### Exercise goal
Gather every line below where "axis" appears.

──────

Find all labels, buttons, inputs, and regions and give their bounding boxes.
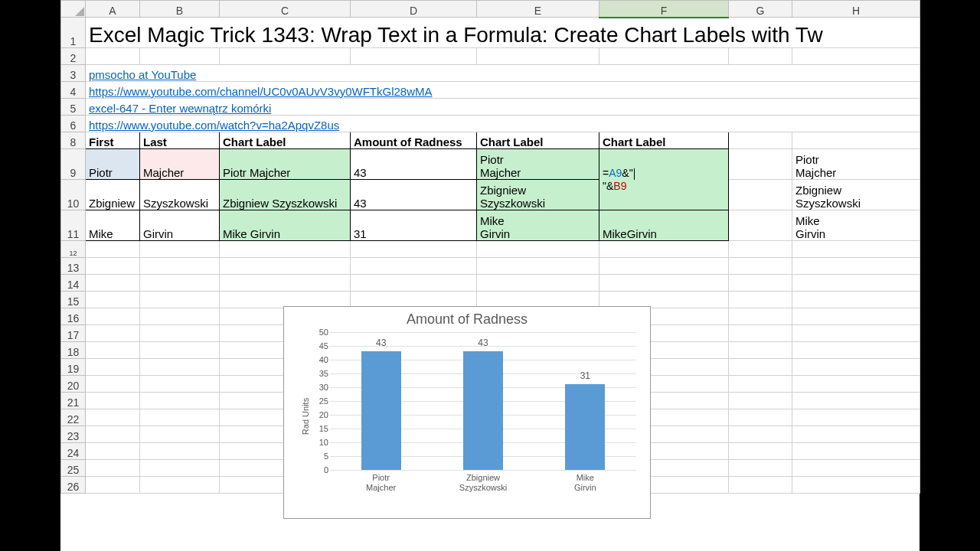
row-11[interactable]: 11 Mike Girvin Mike Girvin 31 MikeGirvin… [61,210,920,241]
column-header-H[interactable]: H [792,1,920,18]
row-header-13[interactable]: 13 [61,258,86,275]
column-headers-row: ABCDEFGH [61,1,920,18]
cell-A10[interactable]: Zbigniew [86,180,140,210]
row-header-5[interactable]: 5 [61,99,86,116]
row-header-15[interactable]: 15 [61,292,86,308]
row-9[interactable]: 9 Piotr Majcher Piotr Majcher 43 PiotrMa… [61,149,920,180]
cell-H11[interactable]: MikeGirvin [792,210,920,241]
header-chart-label[interactable]: Chart Label [220,132,351,149]
chart-y-axis: 05101520253035404550 [312,332,330,470]
column-header-A[interactable]: A [86,1,140,18]
cell-C11[interactable]: Mike Girvin [220,210,351,241]
cell-C9[interactable]: Piotr Majcher [220,149,351,180]
row-header-24[interactable]: 24 [61,443,86,460]
chart-x-label-1: ZbigniewSzyszkowski [441,473,525,492]
cell-F9-editing[interactable]: =A9&" "&B9 [599,149,729,210]
row-4[interactable]: 4https://www.youtube.com/channel/UC0v0AU… [61,82,920,99]
row-header-18[interactable]: 18 [61,342,86,359]
title-cell[interactable]: Excel Magic Trick 1343: Wrap Text in a F… [86,18,920,48]
chart-x-label-0: PiotrMajcher [339,473,423,492]
row-12[interactable]: 12 [61,241,920,258]
header-last[interactable]: Last [140,132,220,149]
chart-bar-2 [565,384,605,470]
cell-D11[interactable]: 31 [351,210,477,241]
row-3[interactable]: 3pmsocho at YouTube [61,65,920,82]
chart-bar-value-1: 43 [478,337,488,348]
chart-x-label-2: MikeGirvin [543,473,627,492]
column-header-C[interactable]: C [220,1,351,18]
cell-E11[interactable]: MikeGirvin [477,210,599,241]
header-chart-label-2[interactable]: Chart Label [477,132,599,149]
row-2[interactable]: 2 [61,48,920,65]
chart-bar-value-2: 31 [580,370,590,381]
cell-E9[interactable]: PiotrMajcher [477,149,599,180]
row-header-22[interactable]: 22 [61,409,86,426]
link-pmsocho[interactable]: pmsocho at YouTube [89,68,196,81]
chart-title: Amount of Radness [284,311,650,328]
cell-D10[interactable]: 43 [351,180,477,210]
select-all-corner[interactable] [61,1,86,18]
cell-A11[interactable]: Mike [86,210,140,241]
column-header-E[interactable]: E [477,1,599,18]
cell-D9[interactable]: 43 [351,149,477,180]
cell-F11[interactable]: MikeGirvin [599,210,729,241]
row-header-16[interactable]: 16 [61,308,86,325]
chart-y-axis-label: Rad Units [301,398,310,435]
row-header-1[interactable]: 1 [61,18,86,48]
link-excel647[interactable]: excel-647 - Enter wewnątrz komórki [89,102,271,115]
row-header-23[interactable]: 23 [61,426,86,443]
row-1[interactable]: 1 Excel Magic Trick 1343: Wrap Text in a… [61,18,920,48]
row-5[interactable]: 5excel-647 - Enter wewnątrz komórki [61,99,920,116]
row-header-4[interactable]: 4 [61,82,86,99]
cell-H9[interactable]: PiotrMajcher [792,149,920,180]
row-header-20[interactable]: 20 [61,376,86,393]
row-header-25[interactable]: 25 [61,460,86,477]
row-14[interactable]: 14 [61,275,920,292]
row-header-2[interactable]: 2 [61,48,86,65]
column-header-B[interactable]: B [140,1,220,18]
chart-bar-1 [463,351,503,470]
chart-bar-0 [361,351,401,470]
spreadsheet-area[interactable]: ABCDEFGH 1 Excel Magic Trick 1343: Wrap … [60,0,920,551]
row-6[interactable]: 6https://www.youtube.com/watch?v=ha2Apqv… [61,116,920,132]
column-header-F[interactable]: F [599,1,729,18]
chart-bar-value-0: 43 [376,337,386,348]
row-8[interactable]: 8 First Last Chart Label Amount of Radne… [61,132,920,149]
header-amount[interactable]: Amount of Radness [351,132,477,149]
link-channel[interactable]: https://www.youtube.com/channel/UC0v0AUv… [89,85,433,98]
row-header-19[interactable]: 19 [61,359,86,376]
cell-A9[interactable]: Piotr [86,149,140,180]
row-header-14[interactable]: 14 [61,275,86,292]
cell-E10[interactable]: ZbigniewSzyszkowski [477,180,599,210]
svg-marker-0 [75,7,84,16]
row-header-12[interactable]: 12 [61,241,86,258]
cell-B11[interactable]: Girvin [140,210,220,241]
cell-B9[interactable]: Majcher [140,149,220,180]
row-header-21[interactable]: 21 [61,393,86,409]
column-header-G[interactable]: G [729,1,792,18]
row-header-9[interactable]: 9 [61,149,86,180]
link-watch[interactable]: https://www.youtube.com/watch?v=ha2ApqvZ… [89,119,339,132]
header-first[interactable]: First [86,132,140,149]
row-header-26[interactable]: 26 [61,477,86,494]
cell-C10[interactable]: Zbigniew Szyszkowski [220,180,351,210]
chart-plot-area: 434331 [330,332,636,470]
header-chart-label-3[interactable]: Chart Label [599,132,729,149]
row-header-17[interactable]: 17 [61,325,86,342]
column-header-D[interactable]: D [351,1,477,18]
row-13[interactable]: 13 [61,258,920,275]
row-header-8[interactable]: 8 [61,132,86,149]
cell-H10[interactable]: ZbigniewSzyszkowski [792,180,920,210]
row-10[interactable]: 10 Zbigniew Szyszkowski Zbigniew Szyszko… [61,180,920,210]
chart-x-labels: PiotrMajcherZbigniewSzyszkowskiMikeGirvi… [330,473,636,502]
chart-amount-of-radness[interactable]: Amount of Radness Rad Units 051015202530… [283,306,651,519]
cell-B10[interactable]: Szyszkowski [140,180,220,210]
row-header-10[interactable]: 10 [61,180,86,210]
row-header-6[interactable]: 6 [61,116,86,132]
row-header-3[interactable]: 3 [61,65,86,82]
row-header-11[interactable]: 11 [61,210,86,241]
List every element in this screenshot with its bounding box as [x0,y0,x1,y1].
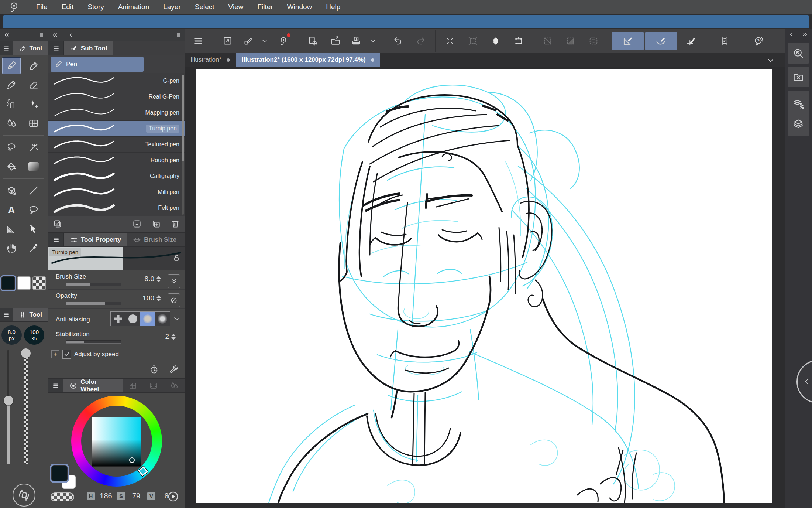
tool-correct-line[interactable] [24,221,43,237]
command-bar[interactable] [3,15,809,28]
brush-size-badge[interactable]: 8.0 px [1,325,22,345]
menu-layer[interactable]: Layer [163,3,181,11]
transparent-color-swatch[interactable] [32,276,46,290]
brush-size-slider[interactable] [7,350,9,464]
duplicate-subtool-icon[interactable] [151,219,161,229]
import-subtool-icon[interactable] [132,219,142,229]
redo-button[interactable] [409,32,432,50]
aa-strong-option[interactable] [155,312,170,326]
tool-frame-border[interactable] [2,221,21,237]
tool-selection[interactable] [2,139,21,156]
clip-studio-button[interactable] [272,32,295,50]
subtool-item-turnip-pen[interactable]: Turnip pen [48,121,185,137]
snap-to-grid-button[interactable] [678,32,705,50]
transform-button[interactable] [507,32,530,50]
mini-tool-menu-button[interactable] [0,308,13,321]
delete-subtool-icon[interactable] [171,219,180,229]
layers-icon[interactable] [792,117,804,129]
tab-sub-tool[interactable]: Sub Tool [64,41,113,55]
subtool-menu-button[interactable] [48,41,64,55]
tab-brush-size[interactable]: Brush Size [127,233,182,246]
menu-animation[interactable]: Animation [118,3,149,11]
adjust-by-speed-checkbox[interactable] [62,350,71,359]
subtool-group-pen[interactable]: Pen [51,57,144,72]
aa-middle-option-selected[interactable] [140,312,155,326]
subtool-item-felt-pen[interactable]: Felt pen [48,200,185,216]
foreground-color-swatch[interactable] [1,276,15,290]
subtool-item-textured-pen[interactable]: Textured pen [48,137,185,153]
color-wheel-menu-button[interactable] [48,379,63,392]
subtool-item-milli-pen[interactable]: Milli pen [48,184,185,200]
tab-tool[interactable]: Tool [13,41,48,55]
sv-marker[interactable] [129,457,135,463]
drag-grip-icon[interactable] [38,32,45,38]
material-button[interactable] [788,67,809,87]
show-all-subtools-icon[interactable] [53,219,62,229]
opacity-slider[interactable] [24,352,28,464]
tab-color-set[interactable] [123,379,143,392]
tool-airbrush[interactable] [2,96,21,112]
menu-edit[interactable]: Edit [62,3,74,11]
undo-button[interactable] [386,32,409,50]
menu-filter[interactable]: Filter [257,3,273,11]
subtool-item-rough-pen[interactable]: Rough pen [48,153,185,168]
brush-size-stepper[interactable] [156,276,161,282]
tool-figure[interactable] [24,183,43,199]
background-color-swatch[interactable] [17,276,31,290]
clear-button[interactable] [484,32,507,50]
brush-size-slider-handle[interactable] [4,396,13,405]
tool-hand[interactable] [2,240,21,256]
subtool-item-calligraphy[interactable]: Calligraphy [48,168,185,184]
save-dropdown[interactable] [365,32,380,50]
tab-tool-property[interactable]: Tool Property [64,233,127,246]
opacity-badge[interactable]: 100 % [24,325,44,345]
snap-to-ruler-button-active[interactable] [612,32,644,50]
aa-none-option[interactable] [111,312,125,326]
fit-screen-button[interactable] [216,32,239,50]
selection-launcher-button[interactable] [582,32,605,50]
opacity-dynamics-button[interactable] [168,293,180,307]
pen-modifier-button[interactable] [239,32,257,50]
tool-object[interactable] [2,183,21,199]
tool-gradient[interactable] [24,158,43,175]
help-button[interactable] [745,32,772,50]
tab-mini-tool[interactable]: Tool [13,308,48,321]
menu-help[interactable]: Help [326,3,340,11]
brush-size-track[interactable] [66,283,121,286]
save-button[interactable] [347,32,365,50]
tool-panel-menu-button[interactable] [0,41,13,55]
tool-eyedropper[interactable] [24,240,43,256]
menu-view[interactable]: View [228,3,244,11]
tab-illustration-1[interactable]: Illustration* [185,53,236,67]
tab-close-dot[interactable] [227,58,230,62]
menu-file[interactable]: File [36,3,48,11]
collapse-left-icon[interactable] [3,31,10,39]
main-menu-button[interactable] [187,32,210,50]
chevron-left-icon[interactable] [788,31,794,37]
tool-pen[interactable] [2,58,21,74]
new-canvas-button[interactable] [301,32,324,50]
tool-text[interactable] [2,202,21,218]
tab-color-mixing[interactable] [164,379,185,392]
tab-color-wheel[interactable]: Color Wheel [63,379,123,392]
tab-intermediate-color[interactable] [143,379,164,392]
layer-property-icon[interactable] [792,98,804,110]
menu-window[interactable]: Window [287,3,312,11]
app-logo-icon[interactable] [8,1,20,13]
color-mode-toggle-icon[interactable] [167,490,179,503]
open-file-button[interactable] [324,32,347,50]
processing-button[interactable] [438,32,461,50]
opacity-stepper[interactable] [156,295,161,301]
onscreen-keypad-button[interactable] [711,32,739,50]
tool-blend[interactable] [2,115,21,132]
tool-fill[interactable] [2,158,21,175]
quick-access-button[interactable] [788,43,809,64]
stabilization-track[interactable] [66,340,121,344]
tool-decoration[interactable] [24,96,43,112]
tool-eraser[interactable] [24,77,43,93]
tool-property-menu-button[interactable] [48,233,64,246]
drag-grip-icon[interactable] [175,32,182,38]
menu-select[interactable]: Select [195,3,214,11]
invert-selection-button[interactable] [536,32,559,50]
subtool-item-real-g-pen[interactable]: Real G-Pen [48,89,185,105]
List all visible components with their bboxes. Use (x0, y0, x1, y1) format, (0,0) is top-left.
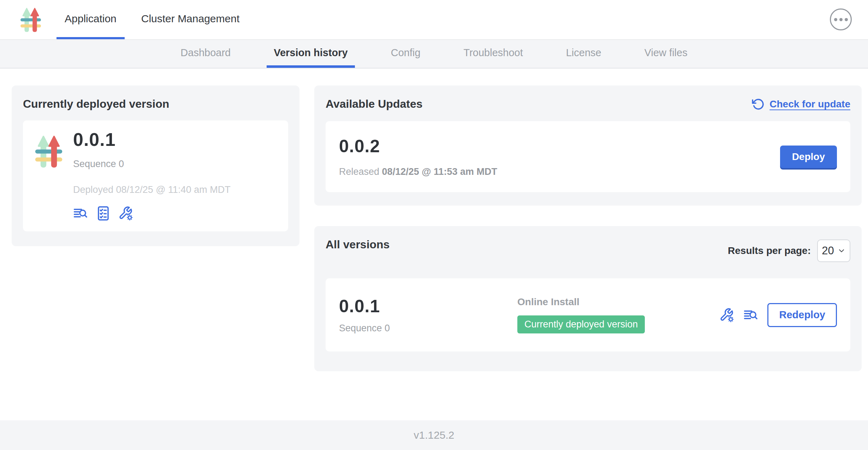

──────

### Answer space
chart-y-axis: 05101520253035404550 [312,332,330,470]
chart-y-axis-label: Rad Units [301,398,310,435]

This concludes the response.